WORK INSTRUCTION
I would like each line of the data that holds the word "GMAW" copied out.

INPUT DATA
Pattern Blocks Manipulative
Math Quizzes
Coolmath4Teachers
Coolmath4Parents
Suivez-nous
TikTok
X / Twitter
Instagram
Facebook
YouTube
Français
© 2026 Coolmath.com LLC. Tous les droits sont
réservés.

---

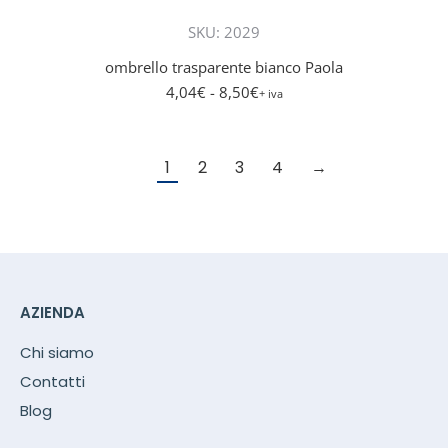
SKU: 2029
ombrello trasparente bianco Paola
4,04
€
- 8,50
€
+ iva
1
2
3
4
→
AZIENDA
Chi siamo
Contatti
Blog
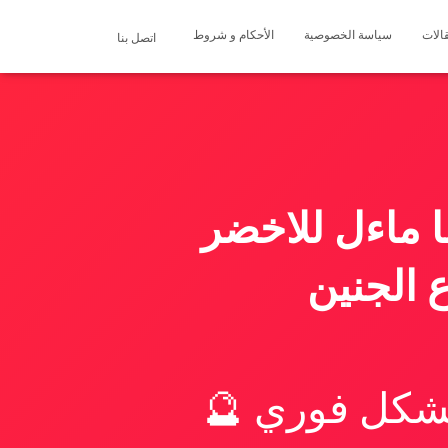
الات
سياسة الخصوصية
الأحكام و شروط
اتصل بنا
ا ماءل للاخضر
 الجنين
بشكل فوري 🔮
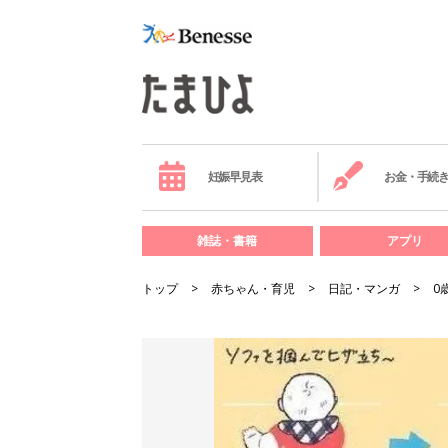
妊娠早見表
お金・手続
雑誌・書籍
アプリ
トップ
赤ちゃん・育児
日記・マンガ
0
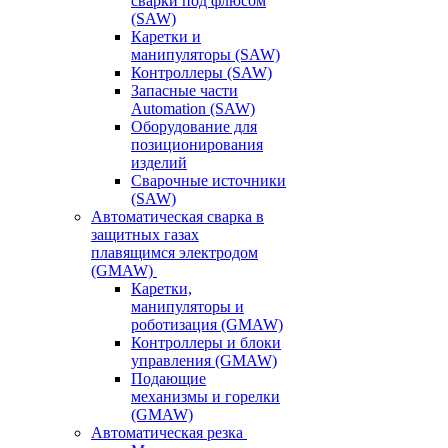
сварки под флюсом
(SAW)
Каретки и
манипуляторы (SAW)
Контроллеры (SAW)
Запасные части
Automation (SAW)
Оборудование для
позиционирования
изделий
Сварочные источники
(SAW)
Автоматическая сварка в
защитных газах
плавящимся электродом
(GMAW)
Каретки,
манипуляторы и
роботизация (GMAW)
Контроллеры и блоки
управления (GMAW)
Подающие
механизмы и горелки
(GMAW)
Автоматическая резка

==

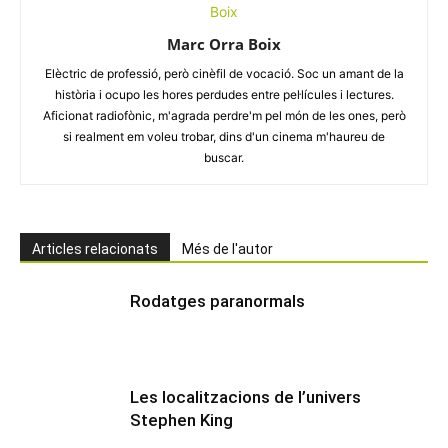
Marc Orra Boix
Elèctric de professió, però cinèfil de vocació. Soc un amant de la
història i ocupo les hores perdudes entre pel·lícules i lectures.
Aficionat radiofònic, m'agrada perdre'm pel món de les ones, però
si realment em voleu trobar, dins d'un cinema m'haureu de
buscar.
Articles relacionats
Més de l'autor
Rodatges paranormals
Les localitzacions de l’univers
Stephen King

PROBLEM SOLUTION
(GMAW)
роботизация (GMAW)
управления (GMAW)
(GMAW)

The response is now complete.